Obit watch: Phil Africa, “a high-ranking member of the Philadelphia-based black-liberation group Move”. You may remember MOVE from the 1985 Philadelphia police stand-off and bombing. Phil Africa was not involved in that, as he was already serving time for killing a police officer in the 1978 shootout.

It was unclear why the man was wearing body armor.

I’m just going to take a wild guess here and suggest he was wearing body armor because HE DIDN’T WANT TO GET SHOT!

(Oh, and for the record: both the gun and body armor were stolen from a sheriff’s deputy.)

Neat story:

Archaeologists conducting surveys in Nevada’s Great Basin National Park came upon a gun frozen in time: a .44-40 Winchester rifle manufactured in 1882. It was propped up against a juniper tree.

Some more detail here and here. (Interestingly, at the time I’m writing this, that story is the most-read one on the WP website.)

Norts spews.

Tuesday, January 13th, 2015

Well. Well well well. Well. Yes, I am happy about Ohio State winning; as my regular readers know, I have ties to the Ohio area.

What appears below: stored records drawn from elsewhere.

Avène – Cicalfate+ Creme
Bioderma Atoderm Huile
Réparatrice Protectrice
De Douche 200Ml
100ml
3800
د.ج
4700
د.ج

Since I don’t have cable, I mostly followed the game on FARK until I dozed off after halftime (yesterday was a rough day at work). From what I can tell, it might be a good idea for Ohio State to spend some time in the off season working on HOLDING ON TO THE DAMN BALL!

I don’t have a lot to say about the John Fox “firing” right now, except that I think it will be interesting to see how things play out after the Superb Owl. I may have more to say once this week’s TMQ goes up.

Obit watch: Roy Tarpley, former center for the Dallas Mavericks. As my regular readers know, I’m not a basketball fan, but the Tarpley story is sad and worth noting:

He was suspended by the NBA after five games in the 1989-90 season after being arrested for driving while intoxicated and resisting arrest. In 1991, he drew another suspension after a second DWI arrest and, a few months later, had a third violation and was banned from the league for violating the NBA’s drug-use policies.
He returned to the Mavericks briefly in 1994 but then was permanently barred in December 1995 for violating terms of his aftercare program.